▶ [TASK INSTRUCTIONS]
Up to and including the line that contains "ширина 100-80см, цветение", repeat each line of the data exactly, starting from the first.

---------- DATA UNDER STUDY ----------

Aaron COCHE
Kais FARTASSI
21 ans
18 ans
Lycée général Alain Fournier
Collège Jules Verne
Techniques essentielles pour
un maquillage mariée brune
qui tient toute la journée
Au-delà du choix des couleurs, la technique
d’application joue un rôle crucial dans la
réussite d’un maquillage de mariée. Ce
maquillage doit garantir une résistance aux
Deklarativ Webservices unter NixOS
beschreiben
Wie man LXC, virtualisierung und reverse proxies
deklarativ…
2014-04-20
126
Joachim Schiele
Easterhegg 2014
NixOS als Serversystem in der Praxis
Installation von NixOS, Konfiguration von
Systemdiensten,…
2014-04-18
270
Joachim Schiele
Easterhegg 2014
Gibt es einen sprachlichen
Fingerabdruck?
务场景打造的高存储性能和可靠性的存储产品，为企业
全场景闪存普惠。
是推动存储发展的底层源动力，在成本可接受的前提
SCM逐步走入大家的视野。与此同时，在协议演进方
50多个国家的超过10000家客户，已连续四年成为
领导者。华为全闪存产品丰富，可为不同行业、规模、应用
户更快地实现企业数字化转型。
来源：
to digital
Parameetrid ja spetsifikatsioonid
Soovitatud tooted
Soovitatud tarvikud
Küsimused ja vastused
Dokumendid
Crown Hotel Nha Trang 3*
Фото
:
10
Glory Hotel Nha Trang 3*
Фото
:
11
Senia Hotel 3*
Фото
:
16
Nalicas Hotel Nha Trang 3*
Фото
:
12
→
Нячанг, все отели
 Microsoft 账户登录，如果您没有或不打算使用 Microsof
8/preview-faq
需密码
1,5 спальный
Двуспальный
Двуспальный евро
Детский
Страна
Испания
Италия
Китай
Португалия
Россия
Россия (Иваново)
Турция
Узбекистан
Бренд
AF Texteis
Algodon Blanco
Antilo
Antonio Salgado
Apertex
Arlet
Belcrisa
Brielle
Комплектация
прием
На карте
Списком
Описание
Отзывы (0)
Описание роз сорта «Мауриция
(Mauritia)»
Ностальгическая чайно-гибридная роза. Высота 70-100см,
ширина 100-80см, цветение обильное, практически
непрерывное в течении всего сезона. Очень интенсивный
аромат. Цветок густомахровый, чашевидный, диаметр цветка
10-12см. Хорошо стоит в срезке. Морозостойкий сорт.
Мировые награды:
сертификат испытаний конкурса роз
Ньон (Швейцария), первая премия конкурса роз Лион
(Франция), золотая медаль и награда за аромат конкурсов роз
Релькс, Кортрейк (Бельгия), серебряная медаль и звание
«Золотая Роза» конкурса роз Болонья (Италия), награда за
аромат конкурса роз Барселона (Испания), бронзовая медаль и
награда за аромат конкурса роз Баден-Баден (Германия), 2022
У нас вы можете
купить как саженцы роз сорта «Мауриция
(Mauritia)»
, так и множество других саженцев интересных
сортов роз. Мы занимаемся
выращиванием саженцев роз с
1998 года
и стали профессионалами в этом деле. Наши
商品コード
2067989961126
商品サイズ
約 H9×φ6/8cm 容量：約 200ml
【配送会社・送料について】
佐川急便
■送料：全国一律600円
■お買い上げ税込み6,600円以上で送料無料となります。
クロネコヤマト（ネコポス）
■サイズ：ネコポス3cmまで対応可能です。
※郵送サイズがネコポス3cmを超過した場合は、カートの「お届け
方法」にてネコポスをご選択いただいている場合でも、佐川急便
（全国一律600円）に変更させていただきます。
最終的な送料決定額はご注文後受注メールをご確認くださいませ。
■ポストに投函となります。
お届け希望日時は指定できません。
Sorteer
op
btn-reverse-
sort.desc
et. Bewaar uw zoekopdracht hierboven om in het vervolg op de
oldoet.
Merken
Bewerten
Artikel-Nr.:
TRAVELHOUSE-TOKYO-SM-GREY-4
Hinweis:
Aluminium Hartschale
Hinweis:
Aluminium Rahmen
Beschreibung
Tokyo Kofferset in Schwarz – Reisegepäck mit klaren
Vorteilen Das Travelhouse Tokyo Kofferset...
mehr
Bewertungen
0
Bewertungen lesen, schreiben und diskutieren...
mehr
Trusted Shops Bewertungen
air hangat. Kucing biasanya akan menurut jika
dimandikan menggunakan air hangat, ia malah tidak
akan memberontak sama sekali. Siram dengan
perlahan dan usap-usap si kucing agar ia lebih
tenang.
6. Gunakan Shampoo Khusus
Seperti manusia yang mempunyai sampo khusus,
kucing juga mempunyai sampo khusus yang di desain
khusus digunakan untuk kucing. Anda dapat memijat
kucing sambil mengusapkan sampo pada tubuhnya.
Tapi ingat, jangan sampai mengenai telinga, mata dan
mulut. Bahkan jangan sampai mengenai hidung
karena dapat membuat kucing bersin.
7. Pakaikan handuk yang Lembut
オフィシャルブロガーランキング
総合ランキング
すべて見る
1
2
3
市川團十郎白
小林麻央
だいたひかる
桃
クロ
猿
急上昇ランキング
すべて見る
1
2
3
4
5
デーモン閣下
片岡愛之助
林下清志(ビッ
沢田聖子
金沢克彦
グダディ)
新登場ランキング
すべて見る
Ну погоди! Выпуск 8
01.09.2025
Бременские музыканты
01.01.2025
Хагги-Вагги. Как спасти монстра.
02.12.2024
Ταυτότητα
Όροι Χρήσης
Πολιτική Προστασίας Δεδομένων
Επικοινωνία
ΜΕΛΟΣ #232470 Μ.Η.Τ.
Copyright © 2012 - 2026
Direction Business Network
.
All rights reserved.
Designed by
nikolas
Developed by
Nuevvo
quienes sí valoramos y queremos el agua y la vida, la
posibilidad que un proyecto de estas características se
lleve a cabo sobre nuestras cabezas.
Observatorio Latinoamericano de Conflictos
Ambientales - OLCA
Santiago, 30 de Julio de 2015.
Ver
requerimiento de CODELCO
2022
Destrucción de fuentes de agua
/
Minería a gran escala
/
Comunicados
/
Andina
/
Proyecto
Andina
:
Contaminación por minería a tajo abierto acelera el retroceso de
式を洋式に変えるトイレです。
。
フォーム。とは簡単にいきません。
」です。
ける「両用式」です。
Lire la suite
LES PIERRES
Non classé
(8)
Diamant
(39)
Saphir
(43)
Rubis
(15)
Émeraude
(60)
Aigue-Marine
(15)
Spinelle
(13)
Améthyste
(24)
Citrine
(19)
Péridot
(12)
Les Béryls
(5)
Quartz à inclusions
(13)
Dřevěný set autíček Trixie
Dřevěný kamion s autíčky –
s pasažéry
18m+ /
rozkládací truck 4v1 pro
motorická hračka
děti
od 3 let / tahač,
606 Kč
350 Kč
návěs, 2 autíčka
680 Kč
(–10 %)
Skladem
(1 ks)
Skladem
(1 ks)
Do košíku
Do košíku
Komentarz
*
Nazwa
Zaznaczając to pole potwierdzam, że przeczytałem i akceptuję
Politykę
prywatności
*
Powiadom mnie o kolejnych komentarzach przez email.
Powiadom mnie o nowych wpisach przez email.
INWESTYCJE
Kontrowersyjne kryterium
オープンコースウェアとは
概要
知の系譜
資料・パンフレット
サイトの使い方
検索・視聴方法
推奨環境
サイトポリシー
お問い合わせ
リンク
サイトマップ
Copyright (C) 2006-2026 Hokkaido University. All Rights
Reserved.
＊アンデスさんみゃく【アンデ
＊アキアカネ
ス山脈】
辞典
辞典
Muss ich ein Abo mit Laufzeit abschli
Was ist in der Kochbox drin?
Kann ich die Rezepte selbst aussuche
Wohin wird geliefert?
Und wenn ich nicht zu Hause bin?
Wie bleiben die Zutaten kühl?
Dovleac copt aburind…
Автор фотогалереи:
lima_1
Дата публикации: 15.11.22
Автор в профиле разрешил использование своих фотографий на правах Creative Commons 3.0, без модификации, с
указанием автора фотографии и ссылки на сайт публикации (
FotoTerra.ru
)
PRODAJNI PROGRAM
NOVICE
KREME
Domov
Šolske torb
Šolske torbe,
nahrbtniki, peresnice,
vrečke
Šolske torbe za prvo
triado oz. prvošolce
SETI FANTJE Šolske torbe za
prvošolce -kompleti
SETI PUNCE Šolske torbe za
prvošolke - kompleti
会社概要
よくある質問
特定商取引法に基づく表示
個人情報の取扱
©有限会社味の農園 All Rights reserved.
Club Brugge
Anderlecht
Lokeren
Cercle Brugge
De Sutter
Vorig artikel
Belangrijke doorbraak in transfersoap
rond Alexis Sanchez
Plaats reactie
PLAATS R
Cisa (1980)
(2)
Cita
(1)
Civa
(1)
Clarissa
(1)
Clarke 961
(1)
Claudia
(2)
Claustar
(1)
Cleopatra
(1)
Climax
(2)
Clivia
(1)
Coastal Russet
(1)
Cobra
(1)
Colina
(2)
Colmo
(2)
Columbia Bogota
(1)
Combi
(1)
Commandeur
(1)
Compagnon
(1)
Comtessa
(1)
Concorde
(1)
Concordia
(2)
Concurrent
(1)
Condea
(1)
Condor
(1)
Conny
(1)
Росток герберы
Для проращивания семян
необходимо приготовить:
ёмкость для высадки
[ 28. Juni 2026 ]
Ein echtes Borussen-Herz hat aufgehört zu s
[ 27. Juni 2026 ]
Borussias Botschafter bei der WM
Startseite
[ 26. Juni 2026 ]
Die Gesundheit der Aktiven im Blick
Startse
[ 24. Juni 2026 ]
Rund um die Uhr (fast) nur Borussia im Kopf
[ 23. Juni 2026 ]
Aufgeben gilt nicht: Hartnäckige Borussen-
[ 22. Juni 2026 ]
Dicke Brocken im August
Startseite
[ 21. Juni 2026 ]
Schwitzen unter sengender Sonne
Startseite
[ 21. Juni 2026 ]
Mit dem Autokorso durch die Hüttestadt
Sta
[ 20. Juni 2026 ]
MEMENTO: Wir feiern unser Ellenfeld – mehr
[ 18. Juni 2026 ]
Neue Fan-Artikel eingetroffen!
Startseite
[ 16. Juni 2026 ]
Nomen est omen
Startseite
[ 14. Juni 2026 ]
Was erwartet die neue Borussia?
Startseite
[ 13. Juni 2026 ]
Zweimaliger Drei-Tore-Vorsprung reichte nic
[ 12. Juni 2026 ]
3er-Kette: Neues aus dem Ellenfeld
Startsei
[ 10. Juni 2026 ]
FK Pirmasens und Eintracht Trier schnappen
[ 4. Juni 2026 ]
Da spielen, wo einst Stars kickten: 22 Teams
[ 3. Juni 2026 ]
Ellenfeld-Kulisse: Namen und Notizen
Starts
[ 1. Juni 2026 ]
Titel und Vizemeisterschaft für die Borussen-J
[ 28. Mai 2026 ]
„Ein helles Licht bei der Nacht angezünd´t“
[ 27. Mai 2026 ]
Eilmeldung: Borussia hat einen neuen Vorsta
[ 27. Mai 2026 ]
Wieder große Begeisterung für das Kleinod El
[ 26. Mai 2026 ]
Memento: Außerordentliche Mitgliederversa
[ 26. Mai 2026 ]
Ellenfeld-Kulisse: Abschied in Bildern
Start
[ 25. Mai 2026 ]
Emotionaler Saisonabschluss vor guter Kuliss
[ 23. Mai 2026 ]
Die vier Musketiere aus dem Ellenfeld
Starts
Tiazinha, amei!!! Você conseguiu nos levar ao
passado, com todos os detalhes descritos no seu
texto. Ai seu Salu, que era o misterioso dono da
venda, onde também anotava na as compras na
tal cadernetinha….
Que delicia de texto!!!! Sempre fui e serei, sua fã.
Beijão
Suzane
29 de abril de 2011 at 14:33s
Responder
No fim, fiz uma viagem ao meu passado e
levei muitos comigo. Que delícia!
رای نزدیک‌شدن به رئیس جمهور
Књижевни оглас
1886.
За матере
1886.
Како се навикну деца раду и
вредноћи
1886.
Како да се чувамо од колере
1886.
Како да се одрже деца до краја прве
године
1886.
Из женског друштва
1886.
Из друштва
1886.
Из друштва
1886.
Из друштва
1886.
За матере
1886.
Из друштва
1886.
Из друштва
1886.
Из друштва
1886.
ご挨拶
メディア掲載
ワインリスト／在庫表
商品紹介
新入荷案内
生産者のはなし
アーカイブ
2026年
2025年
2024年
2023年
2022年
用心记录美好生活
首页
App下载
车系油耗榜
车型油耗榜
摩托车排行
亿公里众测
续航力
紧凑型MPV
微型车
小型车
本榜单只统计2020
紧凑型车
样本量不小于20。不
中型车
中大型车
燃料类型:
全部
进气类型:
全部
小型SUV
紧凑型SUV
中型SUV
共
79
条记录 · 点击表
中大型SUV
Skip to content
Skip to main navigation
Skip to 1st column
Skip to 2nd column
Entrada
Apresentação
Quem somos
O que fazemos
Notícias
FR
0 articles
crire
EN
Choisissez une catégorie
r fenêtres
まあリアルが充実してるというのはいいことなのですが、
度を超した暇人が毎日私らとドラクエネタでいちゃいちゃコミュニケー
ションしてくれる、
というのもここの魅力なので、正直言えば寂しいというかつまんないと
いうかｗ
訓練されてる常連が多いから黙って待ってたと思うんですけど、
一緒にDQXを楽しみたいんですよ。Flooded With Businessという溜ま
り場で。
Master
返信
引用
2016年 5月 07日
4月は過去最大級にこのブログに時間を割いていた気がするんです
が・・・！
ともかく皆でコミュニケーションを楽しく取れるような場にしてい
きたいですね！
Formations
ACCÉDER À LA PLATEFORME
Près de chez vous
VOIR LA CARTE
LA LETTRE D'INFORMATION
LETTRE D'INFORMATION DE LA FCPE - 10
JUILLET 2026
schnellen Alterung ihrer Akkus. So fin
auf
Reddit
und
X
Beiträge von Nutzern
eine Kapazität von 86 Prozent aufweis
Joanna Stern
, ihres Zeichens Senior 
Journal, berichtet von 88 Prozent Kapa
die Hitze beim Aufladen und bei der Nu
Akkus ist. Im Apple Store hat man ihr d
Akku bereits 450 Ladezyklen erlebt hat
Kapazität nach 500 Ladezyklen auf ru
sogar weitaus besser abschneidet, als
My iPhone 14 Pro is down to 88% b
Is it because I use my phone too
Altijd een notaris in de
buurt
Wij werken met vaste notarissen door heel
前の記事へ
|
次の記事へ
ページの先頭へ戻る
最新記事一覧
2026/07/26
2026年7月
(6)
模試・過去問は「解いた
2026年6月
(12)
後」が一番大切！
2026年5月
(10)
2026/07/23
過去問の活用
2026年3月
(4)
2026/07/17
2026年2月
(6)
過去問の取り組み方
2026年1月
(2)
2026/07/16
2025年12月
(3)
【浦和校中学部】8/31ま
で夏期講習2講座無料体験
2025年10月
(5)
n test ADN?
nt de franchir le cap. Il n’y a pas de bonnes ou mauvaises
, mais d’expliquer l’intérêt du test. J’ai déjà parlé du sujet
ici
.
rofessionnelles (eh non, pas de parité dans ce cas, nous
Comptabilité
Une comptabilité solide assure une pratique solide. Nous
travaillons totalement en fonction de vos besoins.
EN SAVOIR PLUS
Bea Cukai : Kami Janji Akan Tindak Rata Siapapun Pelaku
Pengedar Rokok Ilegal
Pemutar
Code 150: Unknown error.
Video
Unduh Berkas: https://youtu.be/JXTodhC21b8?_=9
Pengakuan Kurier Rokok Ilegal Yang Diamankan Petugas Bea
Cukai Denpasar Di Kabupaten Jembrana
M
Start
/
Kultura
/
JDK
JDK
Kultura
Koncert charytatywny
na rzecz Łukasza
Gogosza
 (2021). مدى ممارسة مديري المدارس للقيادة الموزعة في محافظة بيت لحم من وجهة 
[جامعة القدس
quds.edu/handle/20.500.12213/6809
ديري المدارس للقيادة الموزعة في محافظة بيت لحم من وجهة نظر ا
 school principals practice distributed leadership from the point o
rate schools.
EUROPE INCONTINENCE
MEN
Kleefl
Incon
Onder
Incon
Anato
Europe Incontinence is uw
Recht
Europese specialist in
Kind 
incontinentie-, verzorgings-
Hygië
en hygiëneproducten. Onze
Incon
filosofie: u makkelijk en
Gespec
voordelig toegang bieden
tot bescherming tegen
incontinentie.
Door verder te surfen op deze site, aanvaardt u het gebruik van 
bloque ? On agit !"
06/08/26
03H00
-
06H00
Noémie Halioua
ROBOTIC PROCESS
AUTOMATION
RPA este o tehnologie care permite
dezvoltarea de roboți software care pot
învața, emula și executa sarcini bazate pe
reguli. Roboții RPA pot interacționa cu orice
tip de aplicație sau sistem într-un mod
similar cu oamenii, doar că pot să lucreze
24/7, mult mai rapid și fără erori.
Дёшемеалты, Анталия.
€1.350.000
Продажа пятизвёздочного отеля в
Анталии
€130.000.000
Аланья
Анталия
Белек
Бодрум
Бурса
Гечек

----------

▶ [RESPONSE AREA]
Aaron COCHE
Kais FARTASSI
21 ans
18 ans
Lycée général Alain Fournier
Collège Jules Verne
Techniques essentielles pour
un maquillage mariée brune
qui tient toute la journée
Au-delà du choix des couleurs, la technique
d’application joue un rôle crucial dans la
réussite d’un maquillage de mariée. Ce
maquillage doit garantir une résistance aux
Deklarativ Webservices unter NixOS
beschreiben
Wie man LXC, virtualisierung und reverse proxies
deklarativ…
2014-04-20
126
Joachim Schiele
Easterhegg 2014
NixOS als Serversystem in der Praxis
Installation von NixOS, Konfiguration von
Systemdiensten,…
2014-04-18
270
Joachim Schiele
Easterhegg 2014
Gibt es einen sprachlichen
Fingerabdruck?
务场景打造的高存储性能和可靠性的存储产品，为企业
全场景闪存普惠。
是推动存储发展的底层源动力，在成本可接受的前提
SCM逐步走入大家的视野。与此同时，在协议演进方
50多个国家的超过10000家客户，已连续四年成为
领导者。华为全闪存产品丰富，可为不同行业、规模、应用
户更快地实现企业数字化转型。
来源：
to digital
Parameetrid ja spetsifikatsioonid
Soovitatud tooted
Soovitatud tarvikud
Küsimused ja vastused
Dokumendid
Crown Hotel Nha Trang 3*
Фото
:
10
Glory Hotel Nha Trang 3*
Фото
:
11
Senia Hotel 3*
Фото
:
16
Nalicas Hotel Nha Trang 3*
Фото
:
12
→
Нячанг, все отели
 Microsoft 账户登录，如果您没有或不打算使用 Microsof
8/preview-faq
需密码
1,5 спальный
Двуспальный
Двуспальный евро
Детский
Страна
Испания
Италия
Китай
Португалия
Россия
Россия (Иваново)
Турция
Узбекистан
Бренд
AF Texteis
Algodon Blanco
Antilo
Antonio Salgado
Apertex
Arlet
Belcrisa
Brielle
Комплектация
прием
На карте
Списком
Описание
Отзывы (0)
Описание роз сорта «Мауриция
(Mauritia)»
Ностальгическая чайно-гибридная роза. Высота 70-100см,
ширина 100-80см, цветение обильное, практически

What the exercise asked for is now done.